As David examines the history of his ancestors, and ponders the other covenants God made, he sees how over and over again God made the impossible possible.

Take Abraham and Sarah. They are called forth by God from the comfort of their own home to go to a land God promises to give them, and to be the father and the mother of a great nation, even though they are childless. Even though they are without a son, God promises that their descendants will be as numerous as the stars in the sky or the sand of the seashore. From this aged couple, who to all the world appeared as good as dead, God raises up a son, Isaac. For all things are possible for God when human beings are open to and cooperate with God’s saving action. Thus, the covenant with Abraham is established, which will never be destroyed.

Then there is the Mosaic covenant, or the Covenant at Mt.
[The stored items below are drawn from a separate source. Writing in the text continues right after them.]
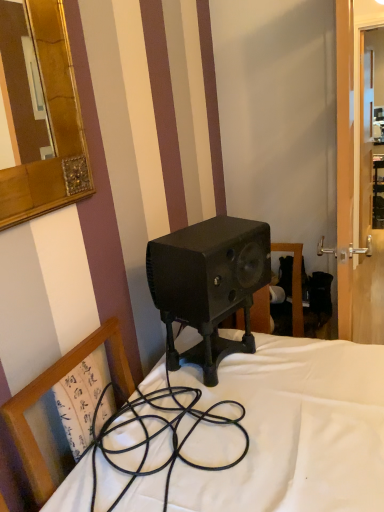 Where is `empty space that is ontop of matte black speaker at center`? The height and width of the screenshot is (512, 384). empty space that is ontop of matte black speaker at center is located at coordinates (216, 230). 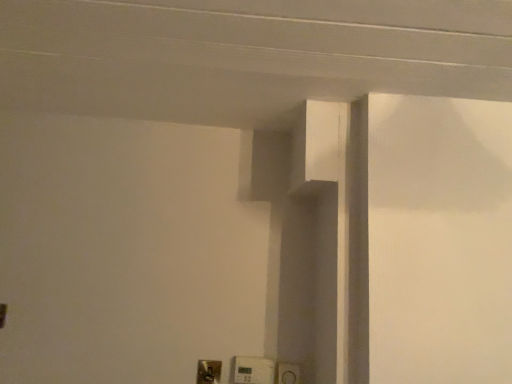 Question: Considering the positions of white plastic light switch at lower center, arranged as the second light switch when viewed from the right, and white plastic light switch at lower center, placed as the second light switch when sorted from left to right, in the image, is white plastic light switch at lower center, arranged as the second light switch when viewed from the right, wider or thinner than white plastic light switch at lower center, placed as the second light switch when sorted from left to right,?

Choices:
 (A) thin
 (B) wide

Answer: (A)

Question: Relative to white plastic light switch at lower center, which ranks as the first light switch in right-to-left order, is white plastic light switch at lower center, arranged as the second light switch when viewed from the right, in front or behind?

Choices:
 (A) front
 (B) behind

Answer: (B)

Question: Is point (220, 375) positioned closer to the camera than point (258, 374)?

Choices:
 (A) closer
 (B) farther

Answer: (A)

Question: Considering the positions of white plastic light switch at lower center, which ranks as the first light switch in right-to-left order, and white plastic light switch at lower center, arranged as the second light switch when viewed from the right, in the image, is white plastic light switch at lower center, which ranks as the first light switch in right-to-left order, wider or thinner than white plastic light switch at lower center, arranged as the second light switch when viewed from the right,?

Choices:
 (A) wide
 (B) thin

Answer: (A)

Question: Considering the relative positions of white plastic light switch at lower center, placed as the second light switch when sorted from left to right, and white plastic light switch at lower center, the 1th light switch from the left, in the image provided, is white plastic light switch at lower center, placed as the second light switch when sorted from left to right, to the left or to the right of white plastic light switch at lower center, the 1th light switch from the left,?

Choices:
 (A) left
 (B) right

Answer: (B)

Question: Choose the correct answer: Is white plastic light switch at lower center, which ranks as the first light switch in right-to-left order, inside white plastic light switch at lower center, arranged as the second light switch when viewed from the right, or outside it?

Choices:
 (A) outside
 (B) inside

Answer: (A)

Question: In terms of size, does white plastic light switch at lower center, placed as the second light switch when sorted from left to right, appear bigger or smaller than white plastic light switch at lower center, the 1th light switch from the left?

Choices:
 (A) big
 (B) small

Answer: (A) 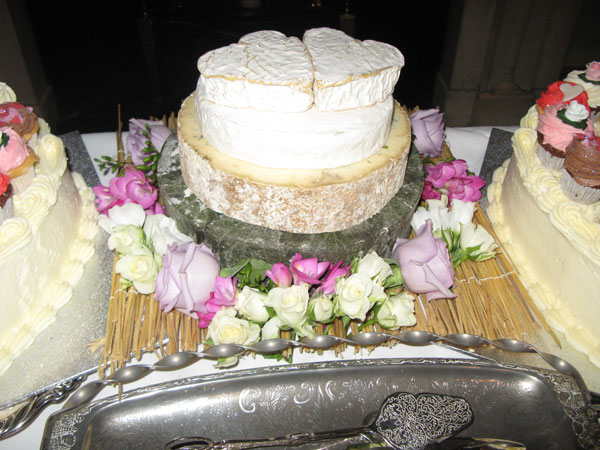 Identify the location of walls. Image resolution: width=600 pixels, height=450 pixels. (474, 69), (30, 63). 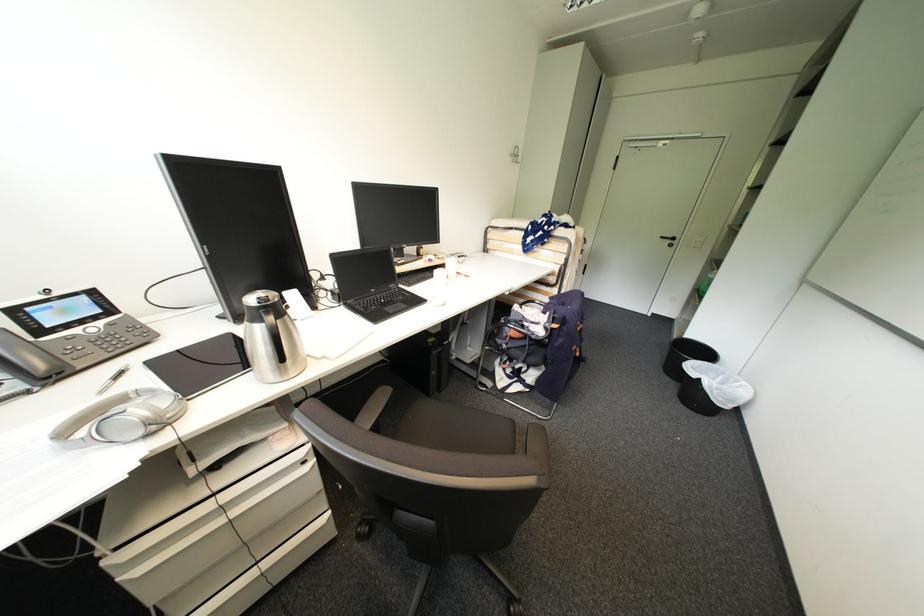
Sinai, where God,
through Moses, forms the wandering Hebrew slaves from Egypt into his chosen people and blesses them with His saving Law, at whose heart are the 10 Commandments. David knows by heart the incredible ways God acted to set the stage for such a great covenant of love. God chooses Moses to set his people free from slavery in Egypt and lead them through the desert on the way to the Promised Land. But Moses is a wanted criminal in Egypt, plus he struggles to speak well--- surely God would have been better off choosing someone else for such an impossible task. But when Moses says “yes” to God’s call, God is able to use him in ways he never dreamed possible. The Hebrew people are set free from slavery in Egypt, not by a powerful army, but by the hand of God, who sends plague after plague until Pharoah lets them go free. When they are trapped on the shore of the Red Sea, God makes possible a way forward where there is no way forward, opening up the sea for the people to pass through. When the people grumble and complain against Moses and God for bringing them into the desert to die, because there is not enough food and water, God sends them water from a rock and manna as bread from heaven.
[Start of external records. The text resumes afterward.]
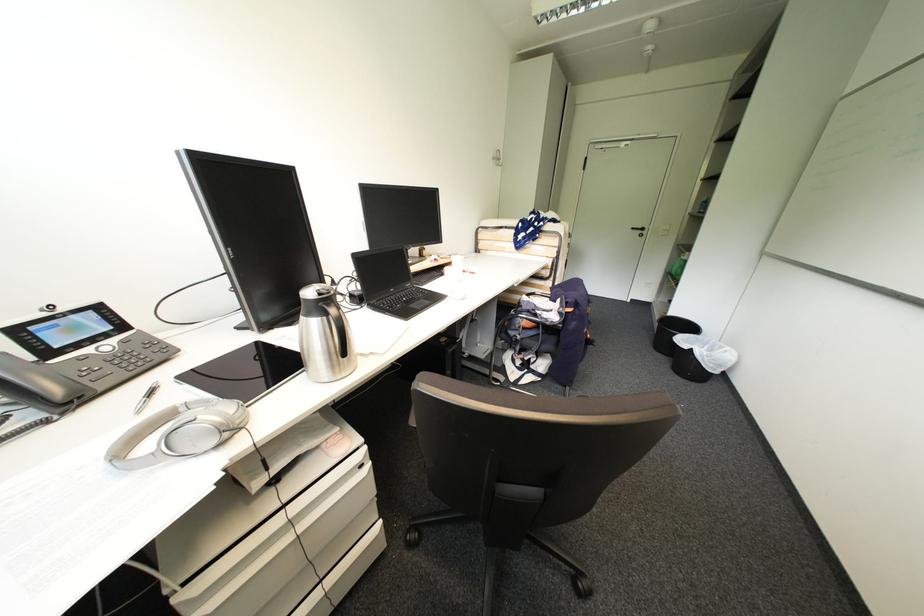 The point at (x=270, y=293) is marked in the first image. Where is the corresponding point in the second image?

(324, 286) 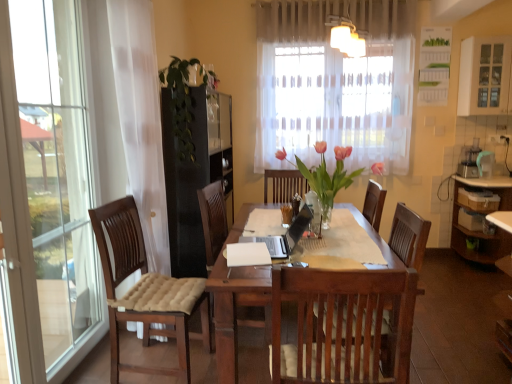 The image size is (512, 384). Describe the element at coordinates (327, 175) in the screenshot. I see `translucent glass vase at center, the second floral arrangement in the back-to-front sequence` at that location.

What do you see at coordinates (484, 75) in the screenshot? I see `white glass cabinet at upper right` at bounding box center [484, 75].

Image resolution: width=512 pixels, height=384 pixels. Find the location of `green leafy plant at center, which is the second floral arrangement in front-to-back order`. green leafy plant at center, which is the second floral arrangement in front-to-back order is located at coordinates (184, 101).

Locate an element on the screen. translucent glass vase at center, the second floral arrangement in the back-to-front sequence is located at coordinates (327, 175).

In the scene shown: How distant is translucent glass vase at center, the second floral arrangement in the back-to-front sequence, from white glass cabinet at upper right?

translucent glass vase at center, the second floral arrangement in the back-to-front sequence, and white glass cabinet at upper right are 6.65 feet apart.

Is translucent glass vase at center, the first floral arrangement positioned from the right, far from white glass cabinet at upper right?

Indeed, translucent glass vase at center, the first floral arrangement positioned from the right, is not near white glass cabinet at upper right.

Which of these two, translucent glass vase at center, the first floral arrangement positioned from the right, or white glass cabinet at upper right, is smaller?

white glass cabinet at upper right is smaller.

Looking at their sizes, would you say translucent glass vase at center, acting as the first floral arrangement starting from the front, is wider or thinner than white glass cabinet at upper right?

Considering their sizes, translucent glass vase at center, acting as the first floral arrangement starting from the front, looks broader than white glass cabinet at upper right.

Based on the photo, is green leafy plant at center, placed as the 1th floral arrangement when sorted from left to right, taller than translucent glass vase at center, the first floral arrangement positioned from the right?

Correct, green leafy plant at center, placed as the 1th floral arrangement when sorted from left to right, is much taller as translucent glass vase at center, the first floral arrangement positioned from the right.

This screenshot has width=512, height=384. Find the location of `floral arrangement above the translucent glass vase at center, acting as the first floral arrangement starting from the front (from a real-world perspective)`. floral arrangement above the translucent glass vase at center, acting as the first floral arrangement starting from the front (from a real-world perspective) is located at coordinates tap(184, 101).

Visually, is green leafy plant at center, which is the second floral arrangement in right-to-left order, positioned to the left or to the right of translucent glass vase at center, acting as the 2th floral arrangement starting from the left?

green leafy plant at center, which is the second floral arrangement in right-to-left order, is positioned on translucent glass vase at center, acting as the 2th floral arrangement starting from the left,'s left side.

Is green leafy plant at center, the first floral arrangement positioned from the back, in contact with translucent glass vase at center, acting as the first floral arrangement starting from the front?

No, green leafy plant at center, the first floral arrangement positioned from the back, is not touching translucent glass vase at center, acting as the first floral arrangement starting from the front.

Is white glass cabinet at upper right located outside green leafy plant at center, which is the second floral arrangement in right-to-left order?

That's correct, white glass cabinet at upper right is outside of green leafy plant at center, which is the second floral arrangement in right-to-left order.

Between white glass cabinet at upper right and green leafy plant at center, which is the second floral arrangement in right-to-left order, which one has larger size?

With larger size is green leafy plant at center, which is the second floral arrangement in right-to-left order.

From the image's perspective, between white glass cabinet at upper right and green leafy plant at center, which is the second floral arrangement in front-to-back order, who is located below?

green leafy plant at center, which is the second floral arrangement in front-to-back order, appears lower in the image.

Considering the positions of objects green leafy plant at center, the first floral arrangement positioned from the back, and white glass cabinet at upper right in the image provided, who is behind, green leafy plant at center, the first floral arrangement positioned from the back, or white glass cabinet at upper right?

white glass cabinet at upper right is further from the camera.

From the image's perspective, which object appears higher, green leafy plant at center, which is the second floral arrangement in right-to-left order, or white glass cabinet at upper right?

white glass cabinet at upper right, from the image's perspective.

Is green leafy plant at center, which is the second floral arrangement in front-to-back order, not near white glass cabinet at upper right?

Indeed, green leafy plant at center, which is the second floral arrangement in front-to-back order, is not near white glass cabinet at upper right.

From the white glass cabinet at upper right, count 1st floral arrangements forward and point to it. Please provide its 2D coordinates.

[(184, 101)]

Could green leafy plant at center, placed as the 1th floral arrangement when sorted from left to right, be considered to be inside translucent glass vase at center, acting as the 2th floral arrangement starting from the left?

That's incorrect, green leafy plant at center, placed as the 1th floral arrangement when sorted from left to right, is not inside translucent glass vase at center, acting as the 2th floral arrangement starting from the left.

In the scene shown: Can you tell me how much translucent glass vase at center, the second floral arrangement in the back-to-front sequence, and green leafy plant at center, placed as the 1th floral arrangement when sorted from left to right, differ in facing direction?

There is a 4.31-degree angle between the facing directions of translucent glass vase at center, the second floral arrangement in the back-to-front sequence, and green leafy plant at center, placed as the 1th floral arrangement when sorted from left to right.

Between translucent glass vase at center, acting as the 2th floral arrangement starting from the left, and green leafy plant at center, placed as the 1th floral arrangement when sorted from left to right, which one has smaller width?

green leafy plant at center, placed as the 1th floral arrangement when sorted from left to right.

From the image's perspective, is white glass cabinet at upper right on translucent glass vase at center, the first floral arrangement positioned from the right?

Yes.

In the scene shown: Considering their positions, is white glass cabinet at upper right located in front of or behind translucent glass vase at center, acting as the 2th floral arrangement starting from the left?

Visually, white glass cabinet at upper right is located behind translucent glass vase at center, acting as the 2th floral arrangement starting from the left.

From a real-world perspective, is white glass cabinet at upper right physically below translucent glass vase at center, acting as the first floral arrangement starting from the front?

No, from a real-world perspective, white glass cabinet at upper right is not beneath translucent glass vase at center, acting as the first floral arrangement starting from the front.

Considering the relative sizes of white glass cabinet at upper right and translucent glass vase at center, the first floral arrangement positioned from the right, in the image provided, is white glass cabinet at upper right smaller than translucent glass vase at center, the first floral arrangement positioned from the right,?

Yes.

At what (x,y) coordinates should I click in order to perform the action: click on floral arrangement that is the 1st one when counting leftward from the white glass cabinet at upper right. Please return your answer as a coordinate pair (x, y). The image size is (512, 384). Looking at the image, I should click on click(327, 175).

Locate an element on the screen. The height and width of the screenshot is (384, 512). floral arrangement below the green leafy plant at center, which is the second floral arrangement in front-to-back order (from a real-world perspective) is located at coordinates (327, 175).

Estimate the real-world distances between objects in this image. Which object is closer to white glass cabinet at upper right, translucent glass vase at center, the first floral arrangement positioned from the right, or green leafy plant at center, which is the second floral arrangement in right-to-left order?

Based on the image, translucent glass vase at center, the first floral arrangement positioned from the right, appears to be nearer to white glass cabinet at upper right.

Based on the photo, estimate the real-world distances between objects in this image. Which object is further from white glass cabinet at upper right, green leafy plant at center, which is the second floral arrangement in right-to-left order, or translucent glass vase at center, the first floral arrangement positioned from the right?

Among the two, green leafy plant at center, which is the second floral arrangement in right-to-left order, is located further to white glass cabinet at upper right.

Estimate the real-world distances between objects in this image. Which object is closer to translucent glass vase at center, acting as the 2th floral arrangement starting from the left, white glass cabinet at upper right or green leafy plant at center, the first floral arrangement positioned from the back?

green leafy plant at center, the first floral arrangement positioned from the back.

Looking at the image, which one is located closer to translucent glass vase at center, the second floral arrangement in the back-to-front sequence, green leafy plant at center, placed as the 1th floral arrangement when sorted from left to right, or white glass cabinet at upper right?

green leafy plant at center, placed as the 1th floral arrangement when sorted from left to right, is closer to translucent glass vase at center, the second floral arrangement in the back-to-front sequence.

Which object lies nearer to the anchor point green leafy plant at center, placed as the 1th floral arrangement when sorted from left to right, white glass cabinet at upper right or translucent glass vase at center, acting as the 2th floral arrangement starting from the left?

The object closer to green leafy plant at center, placed as the 1th floral arrangement when sorted from left to right, is translucent glass vase at center, acting as the 2th floral arrangement starting from the left.

From the picture: Considering their positions, is translucent glass vase at center, the second floral arrangement in the back-to-front sequence, positioned further to green leafy plant at center, which is the second floral arrangement in front-to-back order, than white glass cabinet at upper right?

Based on the image, white glass cabinet at upper right appears to be further to green leafy plant at center, which is the second floral arrangement in front-to-back order.

You are a GUI agent. You are given a task and a screenshot of the screen. Output one action in this format:
    pyautogui.click(x=<x>, y=<y>)
    Task: Click on the floral arrangement located between green leafy plant at center, placed as the 1th floral arrangement when sorted from left to right, and white glass cabinet at upper right in the left-right direction
    The image size is (512, 384).
    Given the screenshot: What is the action you would take?
    pyautogui.click(x=327, y=175)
David sees the impossible made real in the lives of Abraham and Sarah, Moses and the chosen people of Israel, and others who surrendered their lives into God’s hands--Joseph and Judith, Gideon and Joshua, Ruth and Esther—and what seemed impossible for them God made happen, because God is faithful to God’s promises. The Blessed Virgin Mary, who marries into the house of David through Joseph, knows the history of her people and how the God of Israel is a God for whom all things are possible. Thus, she can say, “YES” to God’s plan for her to bring his only Son into the world.
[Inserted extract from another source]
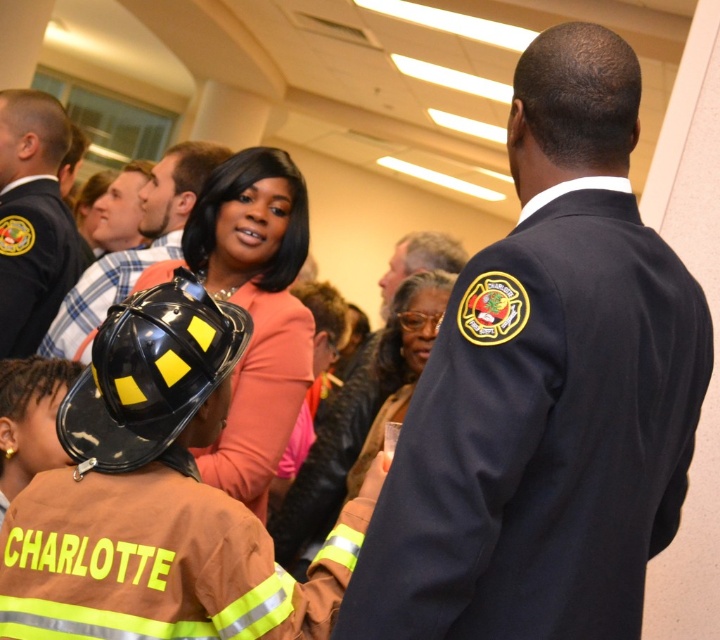 You are organizing a safety workshop and need to choose a helmet for a demonstration. The black matte helmet at lower left and the black matte helmet at center are available. Which one is larger?

The black matte helmet at center is larger than the black matte helmet at lower left. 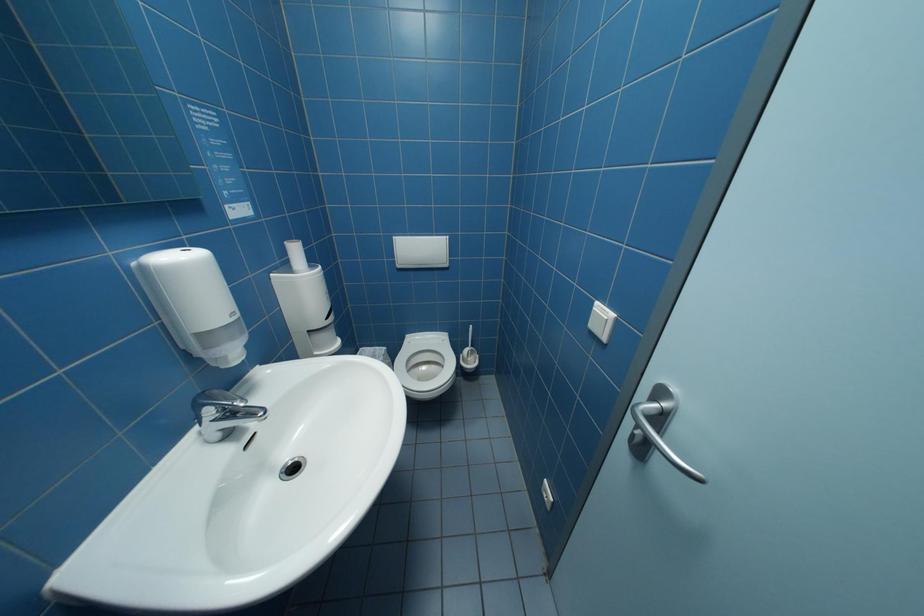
Mary has been carrying on a conversation with the living God long before Gabriel visits. She is in a living, dynamic relationship with the God who did the impossible by bringing new life to Abraham and Sarah. She knows in an intimate manner the God who did one improbable deed after another to save her people from slavery and lead them through the desert to the Promised Land. Mary knows, simply by reflecting on the past deeds of God, that God can do great things in and through her. She understands, however, that God makes the impossible a reality through the consent of a human being who is open to God’s voice and cooperates with God’s plan.

What makes Mary’s “YES” possible are the “yes’s” of all the faithful people
who have gone before her. Her courageous consent is built upon the courageous consent of others.

Abe and Sarah’s “YES” which causes them to journey into the unknown enables Mary to say, “YES,” and make the same journey into the unknown, so that in and through her all generations will be blessed. Moses “YES” to God’s plan to set His people free encourages Mary to submit to God’s wild and wondrous plan to use her to bring into the world the Savior, who will set all people free from sin and death. David’s “YES” to being selected the next king, he the most unlikely person of all, empowers this humble maiden to say YES and allow the King of Kings to be born in her.

God, who throughout His long history with the people of Israel, has transformed impossible situations into something possible and very real, now does the seemingly most impossible thing of all---becomes human, like us. But God can only do so through the cooperation of Mary---her YES.

Mary’s “Yes” makes possible our Yes to God’s desire to take our flesh and be born into our world. Christ has only one mother in the flesh, but we are all called to bring forth Christ by faith.

Her YES and the YES’s of all those faithful ones before us gives us the courage
to step out on a limb and say YES to what God is asking of us today, no matter how impossible it may seem.

But even if we are not able to take the leap that faith requires by saying, “YES”,
even if we initially say “NO”, the God of all hope-fullness perseveres, by sending another angel, and then another. By reminding us daily that our lives, and this earth on which we live,  are miracles made possible by His Creative love.

So we can trust that with God all things are possible, even God’s desire to come to life in and through us by the power of God’s Spirit.